The answer from the hot line operators became somewhat stock after mid-morning Thursday, when the state Supreme Court ordered that the initiative be stayed to give the justices time to weigh an anguished insurance industry’s challenge to the law’s constitutionality.
Everything’s in limbo, callers were told, until the Supreme Court reviews the legality of it. We don’t have any answers either, consumer representatives said.
“Yes, I hope the court will be prompt too,” Muise told a caller wondering how long before the justices decide the proposition’s validity.
“I’m sure it’ll be a while,” he told another caller with the same question.

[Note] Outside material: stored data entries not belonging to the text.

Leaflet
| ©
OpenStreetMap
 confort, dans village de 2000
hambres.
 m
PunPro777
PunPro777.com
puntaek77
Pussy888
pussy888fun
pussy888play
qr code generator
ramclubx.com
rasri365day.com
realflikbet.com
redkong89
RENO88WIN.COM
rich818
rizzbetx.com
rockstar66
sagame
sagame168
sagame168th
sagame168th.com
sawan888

“No, your insurance company can’t declare itself insolvent. That determination has to be made by the insurance commissioner’s office,” Muise told a caller from Northern California who was told by his agent that the company was going out of business.

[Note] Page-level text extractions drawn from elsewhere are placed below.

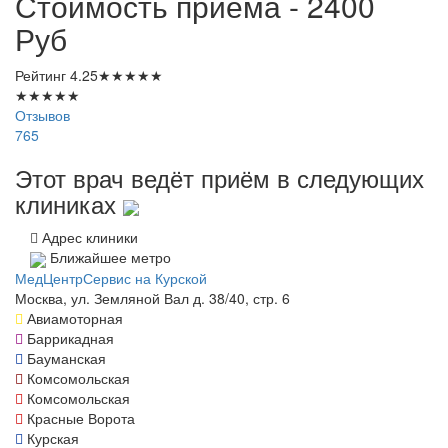
Стоимость приема - 2400
Руб
Рейтинг
4.25
★
★
★
★
★
★
★
★
★
★
Отзывов
765
Этот врач ведёт приём в следующих
клиниках
Адрес клиники
Ближайшее метро
МедЦентрСервис на Курской
Москва, ул. Земляной Вал д. 38/40, стр. 6
Авиамоторная
Баррикадная
Бауманская
Комсомольская
Комсомольская
Красные Ворота
Курская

“Oh no, don’t hold off paying your premium,” Muise said to a caller who seemed especially smitten by the notion of not paying the bill because the premium might be reduced soon. “The current rates stay in effect. If you don’t pay your premium, your policy will lapse. Don’t let that happen!”
Another caller seemed especially perturbed that the insurance industry was so arrogant as to challenge the legality of Proposition 103--and that the Supreme Court agreed.
“I’m not familiar with the legal system,” Muise answered. “But yeah, they can do that.” Thank you, Civics 101. Still, the caller wasn’t convinced. “I’m sure what they’re doing is legal,” Muise repeated, gently shaking his head. “The Supreme Court knows the law better than I do, and that (the stay) is what they’ve done.”
Another caller--identifying himself as an insurance agent--called to find out whether the court stay was real or rumor.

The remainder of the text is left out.